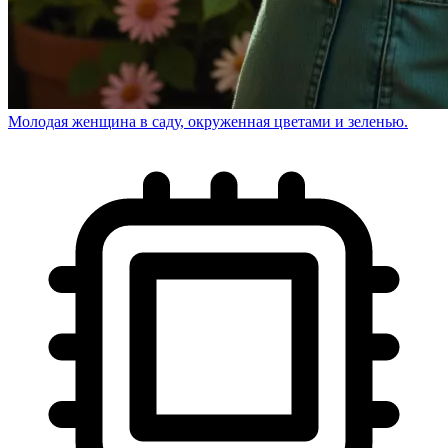
Молодая женщина в саду, окруженная цветами и зеленью.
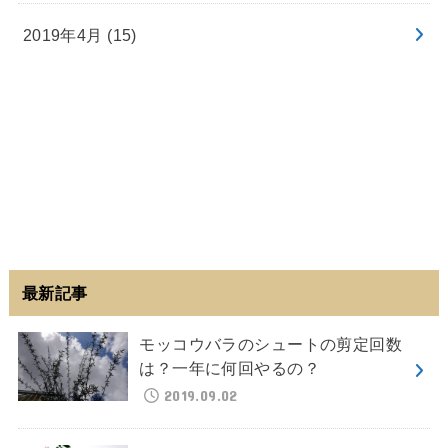
2019年4月 (15)
最新記事
モッコウバラのシュートの剪定回数
は？一年に何回やるの？
2019.09.02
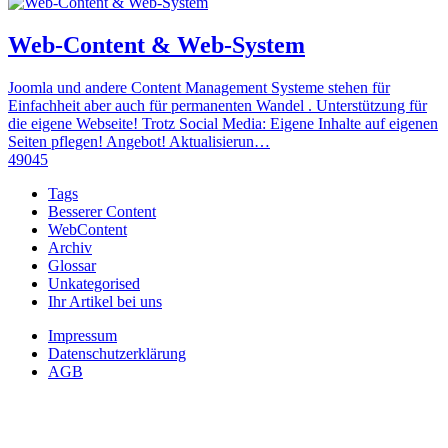
Web-Content & Web-System
Joomla und andere Content Management Systeme stehen für
Einfachheit aber auch für permanenten Wandel . Unterstützung für
die eigene Webseite! Trotz Social Media: Eigene Inhalte auf eigenen
Seiten pflegen! Angebot! Aktualisierun…
49045
Tags
Besserer Content
WebContent
Archiv
Glossar
Unkategorised
Ihr Artikel bei uns
Impressum
Datenschutzerklärung
AGB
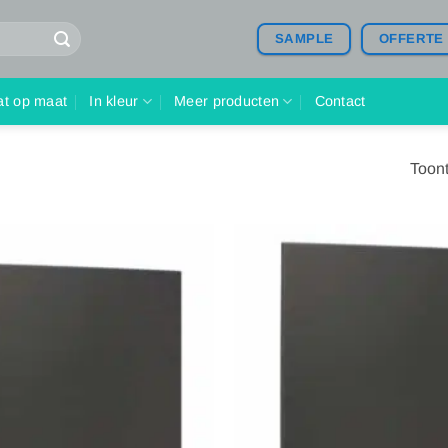
SAMPLE
OFFERTE
at op maat
In kleur
Meer producten
Contact
Toont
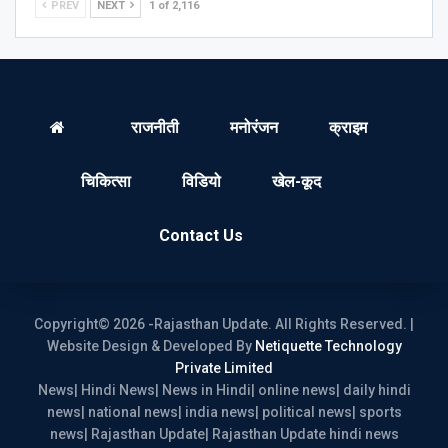
PREV
NEXT
1 of 2,116
राजनीती
मनोरंजन
क्राइम
चिकित्सा
विडियो
खेल-कूद
Contact Us
Copyright© 2026 -Rajasthan Update. All Rights Reserved. |
Website Design & Developed By
Netiquette Technology
Private Limited
News| Hindi News| News in Hindi| online news| daily hindi
news| national news| india news| political news| sports
news| Rajasthan Update| Rajasthan Update hindi news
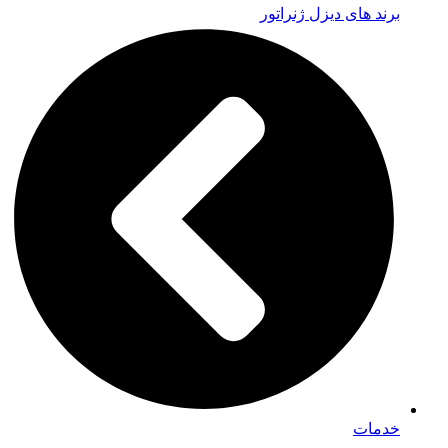
برند های دیزل ژنراتور
خدمات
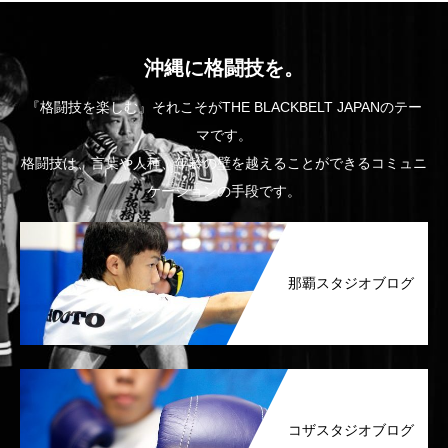
沖縄に格闘技を。
『格闘技を楽しむ』それこそがTHE BLACKBELT JAPANのテー
マです。
格闘技は、言葉や人種、年齢の壁を越えることができるコミュニ
ケーションの手段です。
那覇スタジオブログ
コザスタジオブログ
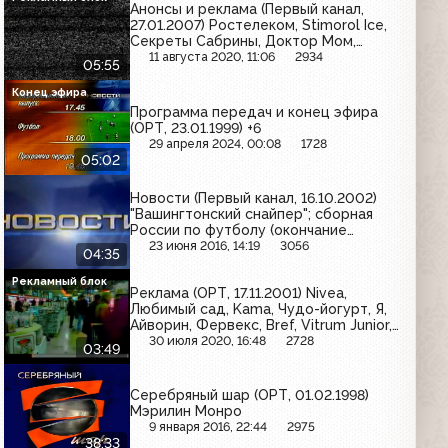
Анонсы и реклама (Первый канал,
27.01.2007) Ростелеком, Stimorol Ice,
Секреты Сабрины, Доктор Мом,
Прелесть, Blend-a-med, Русское море
11 августа 2020, 11:06
2934
05:55
Конец эфира
Программа передач и конец эфира
(ОРТ, 23.01.1999) +6
29 апреля 2024, 00:08
1728
05:02
Новости (Первый канал, 16.10.2002)
"Вашингтонский снайпер"; сборная
России по футболу (окончание
выпуска)
23 июня 2016, 14:19
3056
04:35
Рекламный блок
Реклама (ОРТ, 17.11.2001) Nivea,
Любимый сад, Kama, Чудо-йогурт, Я,
Айворин, Фервекс, Bref, Vitrum Junior,
L'Oreal, Патра, Витамины Лайнуса
30 июля 2020, 16:48
2728
03:49
Полинга, Strepsils, Londacolor
Серебряный шар (ОРТ, 01.02.1998)
Мэрилин Монро
9 января 2016, 22:44
2975
38:33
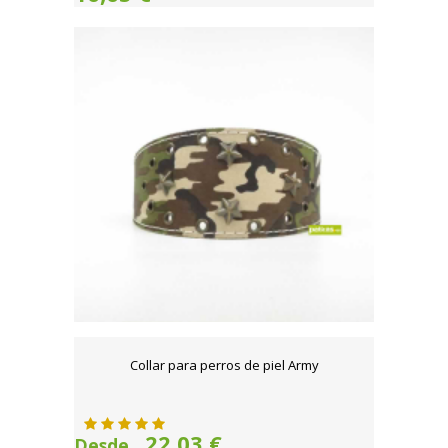
Collar para perros de piel Army
22,03 €
Desde..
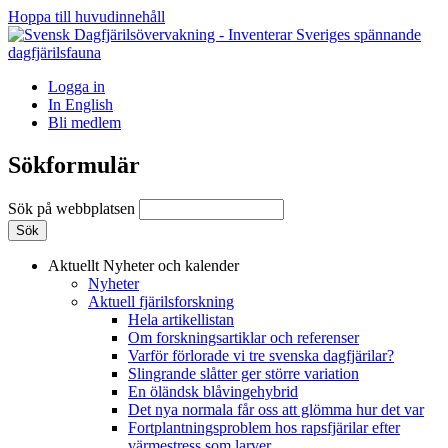
Hoppa till huvudinnehåll
Logga in
In English
Bli medlem
Sökformulär
Sök på webbplatsen
Aktuellt
Nyheter och kalender
Nyheter
Aktuell fjärilsforskning
Hela artikellistan
Om forskningsartiklar och referenser
Varför förlorade vi tre svenska dagfjärilar?
Slingrande slåtter ger större variation
En öländsk blåvingehybrid
Det nya normala får oss att glömma hur det var
Fortplantningsproblem hos rapsfjärilar efter
värmestress som larver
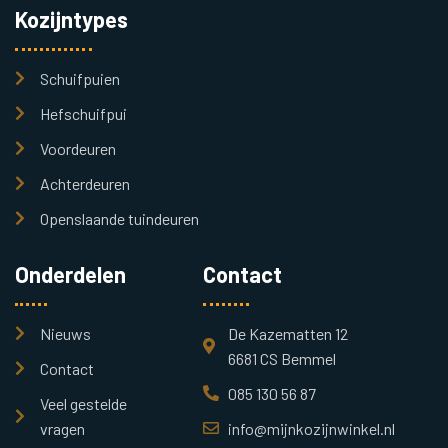
Kozijntypes
Schuifpuien
Hefschuifpui
Voordeuren
Achterdeuren
Openslaande tuindeuren
Onderdelen
Contact
Nieuws
De Kazematten 12
6681 CS Bemmel
Contact
085 130 56 87
Veel gestelde
vragen
info@mijnkozijnwinkel.nl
■ ■ ■ ■ ■ ■ ■
• ACTIVITY
For each line in the entries that contains the string "news", make a copy.

• EXERCISE ANSWER
News| Hindi News| News in Hindi| online news| daily hindi
news| national news| india news| political news| sports
news| Rajasthan Update| Rajasthan Update hindi news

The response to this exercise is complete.